═════ RECORDS SUPPLIED
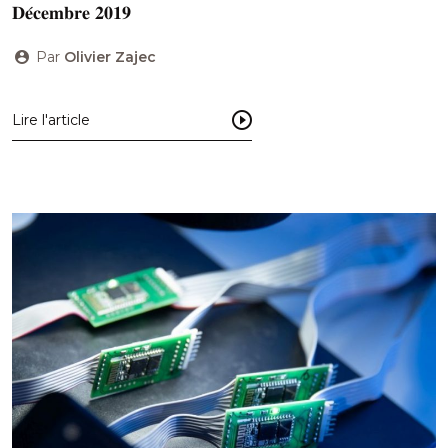
𝐃𝐞́𝐜𝐞𝐦𝐛𝐫𝐞 𝟐𝟎𝟏𝟗
Par
Olivier Zajec
Lire l'article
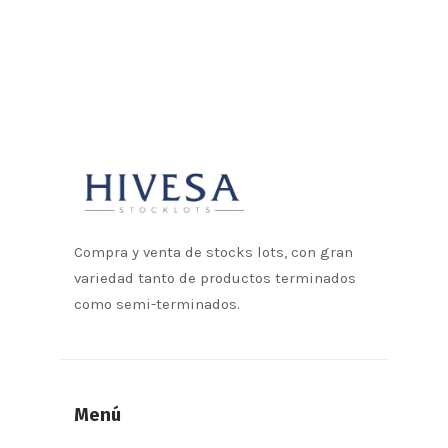
Compra y venta de stocks lots, con gran
variedad tanto de productos terminados
como semi-terminados.
Menú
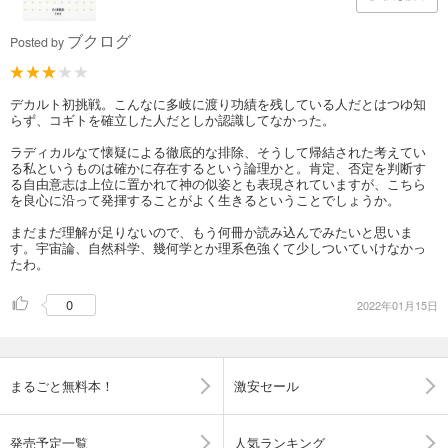
ブクログ
Posted by
デカルト初挑戦。こんなに多岐に渡り功績を残している人だとはつゆ知
らず、コギトを確立した人だとしか認識してなかった。
ラディカルなて懐疑による徹底的な排除、そうして帰結された考えてい
る私というものは確かに存在するという論理かと。肯定、否定を判断す
る自由意志は上位に置かれて神の似姿とも表現されていますが、こちら
を良心に沿って発揮することがよく生きるということでしょうか。
まだまだ理解が足りないので、もう何冊か読み込んでみたいと思いま
す。宇宙論、自然科学、幾何学とか理系色強くて少しついていけなかっ
たわ。
0
2022年01月15日
まるごと無料本！
激安セール
発売予定一覧
人気ランキング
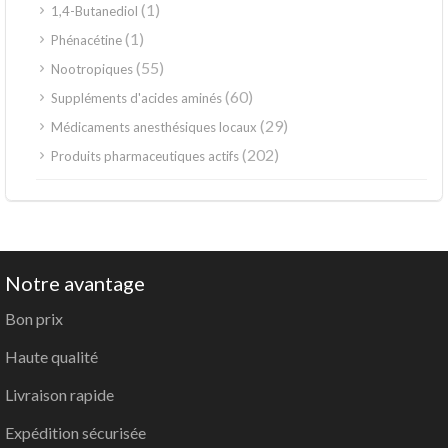
(1)
1,4-Butanediol
(1)
Phénacétine
(55)
Nootropiques
(60)
Suppléments d'acides aminés
(29)
Médicaments anesthésiques locaux
(202)
Produits pharmaceutiques actifs
Notre avantage
Bon prix
Haute qualité
Livraison rapide
Expédition sécurisée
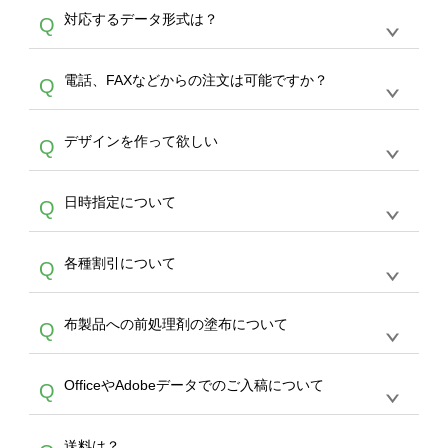
オンデマンドサービスでは、サイトからの受注
A
対応するデータ形式は？
Q
生産にて承っております。デザインツールから
デザインの作成から決済まで完了できます。
デザインツールで対応している画像アップロー
30枚以上やシルク印刷など、大口注文の場合
A
電話、FAXなどからの注文は可能ですか？
Q
ドできるデータ形式は、JPG / PNG / AI / PSD /
は、サポートが担当する
エコバッグコンシェル
PDF 形式になります。データの最大サイズ
や
タンブラーコンシェル
をご利用ください。製
オンデマンドサービスでは、サイトからのご注
は、20MBです。デジカメやスマホで撮影した
作する数量が多ければ多いほど、オンデマンド
A
デザインを作って欲しい
Q
文のみ受け付けております。30個以上のご製
写真などもアップロード可能です。使用できな
サービスよりも低価格で製作することが可能で
作をお考えの方は、サポートが担当する
エコバ
い画像はエラーになります。（※ Illustratorか
す。
うまくデザインができない。印刷するデザイン
ッグコンシェル
や
タンブラーコンシェル
サービ
らの直接入稿には対応していません。AIで保存
A
日時指定について
Q
を作って欲しい。などの場合は、製作数量が
スをご利用頂ければ、電話やFAX、メールなど
し、デザインツールからアップロードして下さ
30個以上であれば、サポート担当が、デザイ
でご注文が可能です。
い）
恐れ入りますが、日時指定は承っておりませ
ン作成のお手伝いをすることが可能です。
エコ
A
各種割引について
Q
ん。発送後18時以降に配送業者・伝票番号を
バッグコンシェル
や
タンブラーコンシェル
サー
メールでお知らせいたしますので、直接配送業
ビスをご利用ください。(※ 30個以下の場合
【まとめて割】5枚以上でご注文枚数に応じて
者にご連絡いただき調整をお願い致します。
は、デザインツールをご利用ください)
A
布製品への前処理剤の塗布について
Q
カート内で自動的に割引(最大50%)が適用され
ます。 【付与ポイント】購入金額の1％が1ポ
【濃色インクジェット印刷による仕上がりの注
イントとして付与され、次回ご注文時に1ポイ
A
OfficeやAdobeデータでのご入稿について
Q
意点（前処理剤）】カラー生地（Tシャツのホ
ント＝1円としてお使いいただけます。ポイン
ワイト、トートバッグのナチュラル、ホワイト
トは発送完了の翌日に付与され、次回ご注文時
各種形式のデータを直接ご入稿することは出来
以外）のプリントは、濃色インクジェット印刷
からご利用頂けます。ポイントの有効期限は一
A
送料は？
══════════
- **TASK PROMPT**:
In the records above, find the line with "る自由意志は上位に置かれて神の似姿とも表現されていますが、こちら" and the line with "恐れ入りますが、日時指定は承っておりませ", then restate word for word only those two lines and all lines between, omitting pictures.

- **REPLY**:
る自由意志は上位に置かれて神の似姿とも表現されていますが、こちら
を良心に沿って発揮することがよく生きるということでしょうか。
まだまだ理解が足りないので、もう何冊か読み込んでみたいと思いま
す。宇宙論、自然科学、幾何学とか理系色強くて少しついていけなかっ
たわ。
0
2022年01月15日
まるごと無料本！
激安セール
発売予定一覧
人気ランキング
(1)
1,4-Butanediol
(1)
Phénacétine
(55)
Nootropiques
(60)
Suppléments d'acides aminés
(29)
Médicaments anesthésiques locaux
(202)
Produits pharmaceutiques actifs
Notre avantage
Bon prix
Haute qualité
Livraison rapide
Expédition sécurisée
オンデマンドサービスでは、サイトからの受注
A
対応するデータ形式は？
Q
生産にて承っております。デザインツールから
デザインの作成から決済まで完了できます。
デザインツールで対応している画像アップロー
30枚以上やシルク印刷など、大口注文の場合
A
電話、FAXなどからの注文は可能ですか？
Q
ドできるデータ形式は、JPG / PNG / AI / PSD /
は、サポートが担当する
エコバッグコンシェル
PDF 形式になります。データの最大サイズ
や
タンブラーコンシェル
をご利用ください。製
オンデマンドサービスでは、サイトからのご注
は、20MBです。デジカメやスマホで撮影した
作する数量が多ければ多いほど、オンデマンド
A
デザインを作って欲しい
Q
文のみ受け付けております。30個以上のご製
写真などもアップロード可能です。使用できな
サービスよりも低価格で製作することが可能で
作をお考えの方は、サポートが担当する
エコバ
い画像はエラーになります。（※ Illustratorか
す。
うまくデザインができない。印刷するデザイン
ッグコンシェル
や
タンブラーコンシェル
サービ
らの直接入稿には対応していません。AIで保存
A
日時指定について
Q
を作って欲しい。などの場合は、製作数量が
スをご利用頂ければ、電話やFAX、メールなど
し、デザインツールからアップロードして下さ
30個以上であれば、サポート担当が、デザイ
でご注文が可能です。
い）
恐れ入りますが、日時指定は承っておりませ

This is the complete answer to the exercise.